# -*- coding: utf-8 -*-

# Copyright © 2012-2024 Roberto Alsina and others.

# Permission is hereby granted, free of charge, to any
# person obtaining a copy of this software and associated
# documentation files (the "Software"), to deal in the
# Software without restriction, including without limitation
# the rights to use, copy, modify, merge, publish,
# distribute, sublicense, and/or sell copies of the
# Software, and to permit persons to whom the Software is
# furnished to do so, subject to the following conditions:
#
# The above copyright notice and this permission notice
# shall be included in all copies or substantial portions of
# the Software.
#
# THE SOFTWARE IS PROVIDED "AS IS", WITHOUT WARRANTY OF ANY
# KIND, EXPRESS OR IMPLIED, INCLUDING BUT NOT LIMITED TO THE
# WARRANTIES OF MERCHANTABILITY, FITNESS FOR A PARTICULAR
# PURPOSE AND NONINFRINGEMENT. IN NO EVENT SHALL THE AUTHORS
# OR COPYRIGHT HOLDERS BE LIABLE FOR ANY CLAIM, DAMAGES OR
# OTHER LIABILITY, WHETHER IN AN ACTION OF CONTRACT, TORT OR
# OTHERWISE, ARISING FROM, OUT OF OR IN CONNECTION WITH THE
# SOFTWARE OR THE USE OR OTHER DEALINGS IN THE SOFTWARE.
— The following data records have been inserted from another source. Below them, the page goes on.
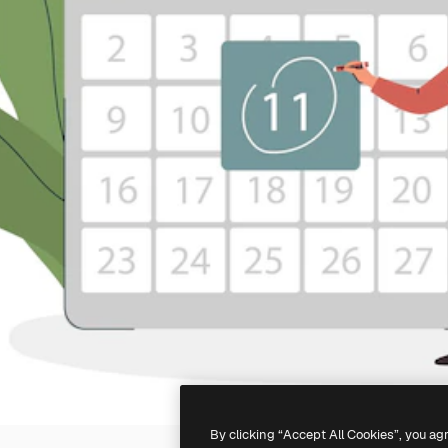
By clicking “Accept All Cookies”, you ag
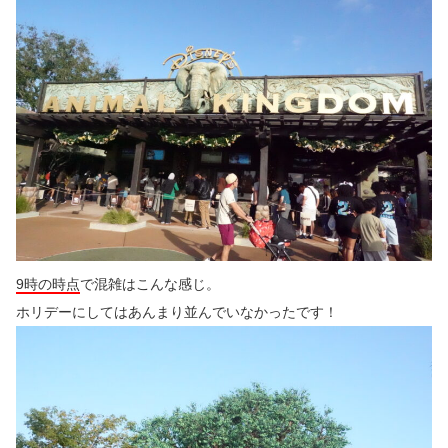
9時の時点
で混雑はこんな感じ。
ホリデーにしてはあんまり並んでいなかったです！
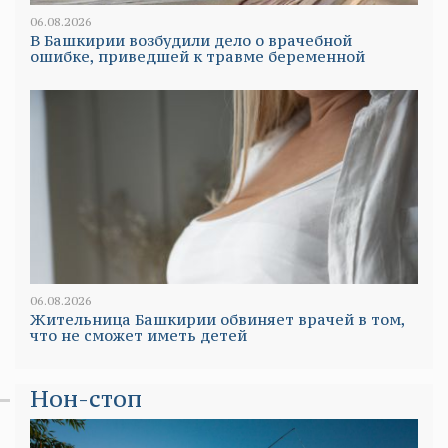
06.08.2026
В Башкирии возбудили дело о врачебной
ошибке, приведшей к травме беременной
06.08.2026
Жительница Башкирии обвиняет врачей в том,
что не сможет иметь детей
Нон-стоп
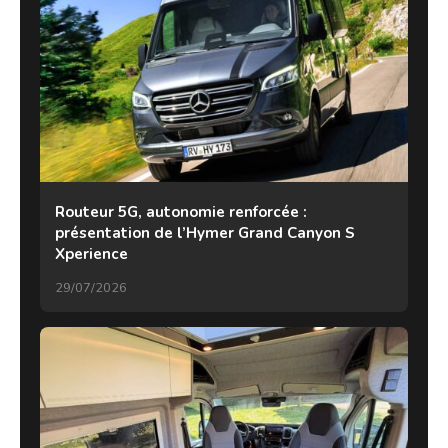
Routeur 5G, autonomie renforcée :
présentation de l’Hymer Grand Canyon S
Xperience
29/07/2026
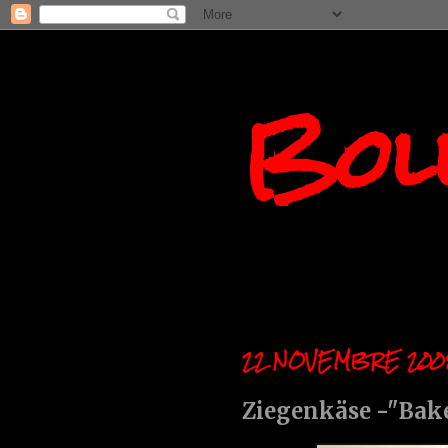
Boll
22 NOVEMBRE 200
Ziegenkäse -"Bake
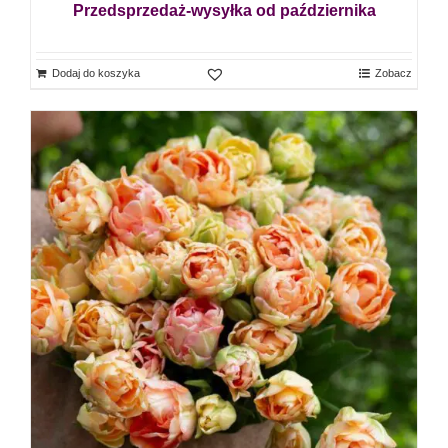
Przedsprzedaż-wysyłka od października
Dodaj do koszyka
Zobacz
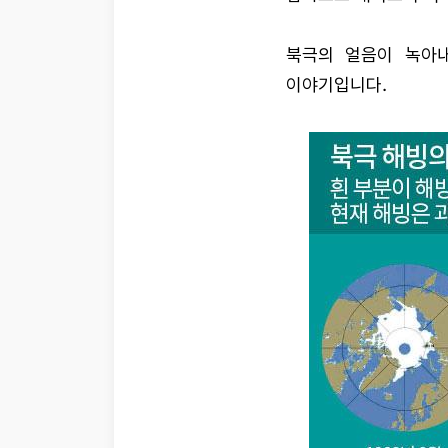
북극의 얼음이 녹아
이야기입니다.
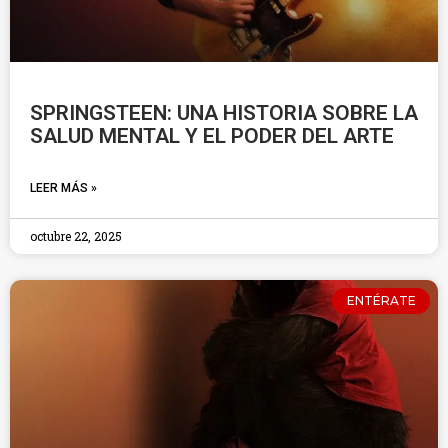
SPRINGSTEEN: UNA HISTORIA SOBRE LA
SALUD MENTAL Y EL PODER DEL ARTE
LEER MÁS »
octubre 22, 2025
ENTÉRATE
"""Check the generated site."""

import logging
import os
import re
import sys
import time
from collections import defaultdict
from urllib.parse import unquote, urlparse, urljoin, urldefrag

import lxml.html
import requests
from doit.loader import generate_tasks

from nikola.plugin_categories import Command


def _call_nikola_list(site, cache=None):
    if cache is not None:
        if 'files' in cache and 'deps' in cache:
            return cache['files'], cache['deps']
    files = []
    deps = defaultdict(list)
    for task in generate_tasks('render_site', site.gen_tasks('render_site', "Task", '')):
        files.extend(task.targets)
        for target in task.targets:
            deps[target].extend(task.file_dep)
    for task in generate_tasks('post_render', site.gen_tasks('render_site', "LateTask", '')):
        files.extend(task.targets)
        for target in task.targets:
            deps[target].extend(task.file_dep)
    if cache is not None:
        cache['files'] = files
        cache['deps'] = deps
    return files, deps


def real_scan_files(site, cache=None):
    """Scan for files."""
    task_fnames = set([])
    real_fnames = set([])
    output_folder = site.config['OUTPUT_FOLDER']
    # First check that all targets are generated in the right places
    for fname in _call_nikola_list(site, cache)[0]:
        fname = fname.strip()
        if fname.startswith(output_folder):
            task_fnames.add(fname)
    # And now check that there are no non-target files
    for root, dirs, files in os.walk(output_folder, followlinks=True):
        for src_name in files:
            fname = os.path.join(root, src_name)
            real_fnames.add(fname)

    only_on_output = list(real_fnames - task_fnames)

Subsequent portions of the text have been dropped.